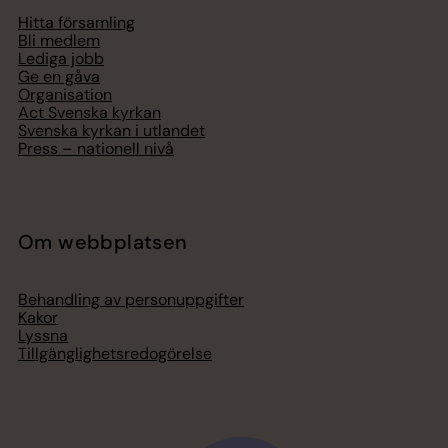
Hitta församling
Bli medlem
Lediga jobb
Ge en gåva
Organisation
Act Svenska kyrkan
Svenska kyrkan i utlandet
Press – nationell nivå
Om webbplatsen
Behandling av personuppgifter
Kakor
Lyssna
Tillgänglighetsredogörelse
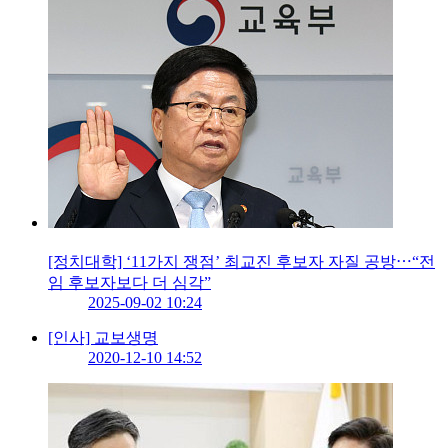
[정치대학] ‘11가지 쟁점’ 최교진 후보자 자질 공방⋯“전
임 후보자보다 더 심각”
2025-09-02 10:24
[인사] 교보생명
2020-12-10 14:52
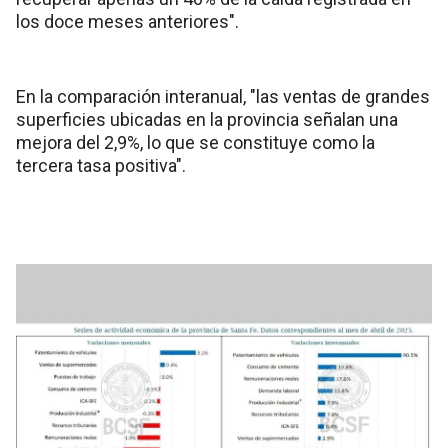
los doce meses anteriores".
En la comparación interanual, "las ventas de grandes
superficies ubicadas en la provincia señalan una
mejora del 2,9%, lo que se constituye como la
tercera tasa positiva".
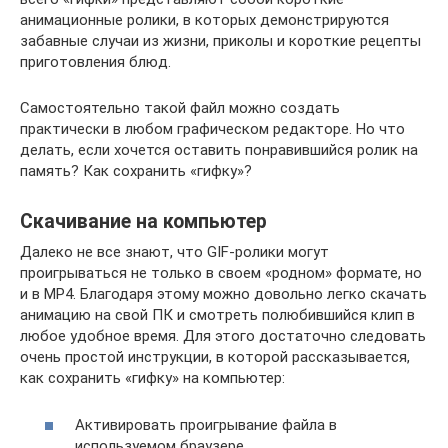
анимационные ролики, в которых демонстрируются
забавные случаи из жизни, приколы и короткие рецепты
приготовления блюд.
Самостоятельно такой файл можно создать
практически в любом графическом редакторе. Но что
делать, если хочется оставить понравившийся ролик на
память? Как сохранить «гифку»?
Скачивание на компьютер
Далеко не все знают, что GIF-ролики могут
проигрываться не только в своем «родном» формате, но
и в MP4. Благодаря этому можно довольно легко скачать
анимацию на свой ПК и смотреть полюбившийся клип в
любое удобное время. Для этого достаточно следовать
очень простой инструкции, в которой рассказывается,
как сохранить «гифку» на компьютер:
Активировать проигрывание файла в
используемом браузере.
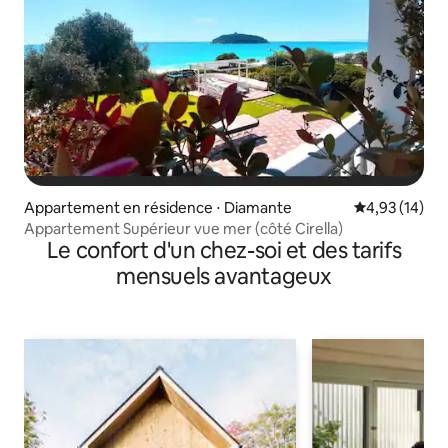
Appartement en résidence ⋅ Diamante
Évaluation mo
4,93 (14)
Appartement Supérieur vue mer (côté Cirella)
Le confort d'un chez-soi et des tarifs
mensuels avantageux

◇ ◇ ◇ ◇

[TASK]: Find the line that contains "Press – nationell nivå". Copy it and every line after it through the end of the listing exactly, but not the pictures.

[EXERCISE RESULT]:
Press – nationell nivå
Om webbplatsen
Behandling av personuppgifter
Kakor
Lyssna
Tillgänglighetsredogörelse
[정치대학] ‘11가지 쟁점’ 최교진 후보자 자질 공방⋯“전
임 후보자보다 더 심각”
2025-09-02 10:24
[인사] 교보생명
2020-12-10 14:52
los doce meses anteriores".
En la comparación interanual, "las ventas de grandes
superficies ubicadas en la provincia señalan una
mejora del 2,9%, lo que se constituye como la
tercera tasa positiva".
анимационные ролики, в которых демонстрируются
забавные случаи из жизни, приколы и короткие рецепты
приготовления блюд.
Самостоятельно такой файл можно создать
практически в любом графическом редакторе. Но что
делать, если хочется оставить понравившийся ролик на
память? Как сохранить «гифку»?
Скачивание на компьютер
Далеко не все знают, что GIF-ролики могут
проигрываться не только в своем «родном» формате, но
и в MP4. Благодаря этому можно довольно легко скачать
анимацию на свой ПК и смотреть полюбившийся клип в
любое удобное время. Для этого достаточно следовать
очень простой инструкции, в которой рассказывается,
как сохранить «гифку» на компьютер:
Активировать проигрывание файла в
используемом браузере.
Appartement en résidence ⋅ Diamante
Évaluation mo
4,93 (14)
Appartement Supérieur vue mer (côté Cirella)
Le confort d'un chez-soi et des tarifs
mensuels avantageux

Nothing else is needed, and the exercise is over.